Печальная весть. Умер Яков Цигельман.
Многие знают его как Якова Ашкенази по «Голосу Израиля» еще там, когда ловили каждое слово сквозь глушилки, а потом здесь – он ушел на пенсию в конце 90-х, когда уже вещала РЭКА. Не очень многие, к сожалению, читали его книги – тоже, к сожалению, считанные, очерки в сборниках и журналах, которые еще выходили когда-то.
В маленьком до приезда Большой алии 90-х русском Израиле он был личностью легендарной, буквально – до легенд, мне было странно слышать их по приезду о человеке, давно знакомом. Но тут как раз тот случай, когда все оказалось правдой в этом городском фольклоре.
Для меня он воплощал образ ленинградского интеллигента в еврейской модификации. Мудрый, многознающий, язвительно ироничный, в своей нездешней (да и не тамошней) принципиальности мог быть злым, на него часто обижались, ссорились – в том числе и я, хотя мне и не по чину. Всегда считал его старшим товарищем – не столько из-за возраста, сколько из-за уровня интеллекта и жестоковыйности. Слишком умным был и не считал нужным это скрывать.
Нас познакомил папа. Они вместе работали короткий период в Биробиджане, пытаясь сублимировать свое гипертрофированное для советских интеллигентов еврейство в варианте лайт – без репатриации. Оба убедились, что это эрзац. Оба почти одновременно вернулись. Папа реализовал свою потребность жить еврейской жизнью в «Советиш Геймланд», а Яша подал на выезд.
Долго сидел в отказе.

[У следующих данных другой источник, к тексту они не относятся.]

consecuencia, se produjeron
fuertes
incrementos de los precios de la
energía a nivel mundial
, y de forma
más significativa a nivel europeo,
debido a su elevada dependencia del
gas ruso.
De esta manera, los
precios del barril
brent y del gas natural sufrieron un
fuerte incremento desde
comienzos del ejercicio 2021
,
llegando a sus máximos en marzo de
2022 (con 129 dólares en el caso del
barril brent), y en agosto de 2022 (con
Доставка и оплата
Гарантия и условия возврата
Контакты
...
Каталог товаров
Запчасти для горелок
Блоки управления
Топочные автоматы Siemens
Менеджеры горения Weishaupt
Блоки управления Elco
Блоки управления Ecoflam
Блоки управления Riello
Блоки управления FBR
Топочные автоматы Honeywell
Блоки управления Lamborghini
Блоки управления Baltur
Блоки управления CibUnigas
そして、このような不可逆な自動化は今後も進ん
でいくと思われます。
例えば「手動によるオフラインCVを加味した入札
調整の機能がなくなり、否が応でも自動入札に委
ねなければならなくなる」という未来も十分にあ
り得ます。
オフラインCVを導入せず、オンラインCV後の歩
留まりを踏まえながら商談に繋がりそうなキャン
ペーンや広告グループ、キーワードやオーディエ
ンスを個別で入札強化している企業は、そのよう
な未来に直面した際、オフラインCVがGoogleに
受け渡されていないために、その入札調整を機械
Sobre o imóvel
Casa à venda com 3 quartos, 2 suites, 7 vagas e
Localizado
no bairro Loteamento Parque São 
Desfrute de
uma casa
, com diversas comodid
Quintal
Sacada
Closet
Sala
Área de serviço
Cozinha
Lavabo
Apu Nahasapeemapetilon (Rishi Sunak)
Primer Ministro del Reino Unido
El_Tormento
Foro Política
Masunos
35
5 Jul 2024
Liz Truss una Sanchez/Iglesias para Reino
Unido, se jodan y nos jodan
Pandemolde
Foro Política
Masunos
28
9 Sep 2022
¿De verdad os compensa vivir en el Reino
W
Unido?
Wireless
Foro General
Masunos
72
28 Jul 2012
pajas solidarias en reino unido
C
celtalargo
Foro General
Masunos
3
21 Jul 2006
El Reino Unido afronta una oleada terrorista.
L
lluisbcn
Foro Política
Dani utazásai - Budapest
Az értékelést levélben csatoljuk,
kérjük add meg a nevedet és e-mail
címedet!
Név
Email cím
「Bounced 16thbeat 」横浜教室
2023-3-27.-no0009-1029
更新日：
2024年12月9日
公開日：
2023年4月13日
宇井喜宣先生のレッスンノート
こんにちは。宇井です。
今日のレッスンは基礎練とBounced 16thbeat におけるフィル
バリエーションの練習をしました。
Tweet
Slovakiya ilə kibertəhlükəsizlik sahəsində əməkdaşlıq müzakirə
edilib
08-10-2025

Написал книгу, рукопись передал с кем-то из отъезжающих или из еврейских эмиссаров-иностранцев. Тот где-то засыпался. Яшу стали таскать в КГБ. Так он получил свой первый инфаркт в тридцать с небольшим.
Он был первым человеком, которого я провожал в Израиль. И на проводах, в полутемной, почти уже без вещей, ленинградской квартире, сказал мне: «Не теряй времени, поезжай за мной. Я пришлю вызов». – «Ну, что вы, — ответил я (я был тогда с ним на вы), — я хочу быть журналистом. Куда я там со своим русским?» Мне было едва за двадцать, я учился на журфаке, еще не зная, что ничему там не научусь, и в какой грязи придется ковыряться, став все-таки журналистом в той стране. А потом, когда попался мне сборник рассказов о стране русских репатриантов с его именем на титуле (то ли редактор, то ли составитель), понял, что он таки стал.
Уже здесь я узнал, как непросто ему пришлось в стране мечты с его интеллигентностью, его принципиальностью, его рафинированным русским – от неправильной речи на его родной радиостанции Яшу корежило, как от железа по стеклу.
Он же, когда я приехал, стал моим первым учителем израильских реалий, истории и нравов. Многое из того, что он говорил тогда мне, совсем зеленому репатрианту, воображавшему себя израильским журналистом, осталось во мне до сих пор ориентиром и камертоном. И знаю, что я такой не один.
Яша давно отдалился от публичной жизни. Но он еще был, и оставалась гипотетическая возможность приехать, поговорить, несмотря на неоднозначные отношения, которые у нас в какой-то момент сложились. А теперь его нет. И таких, как он, нет. И это безвозвратно.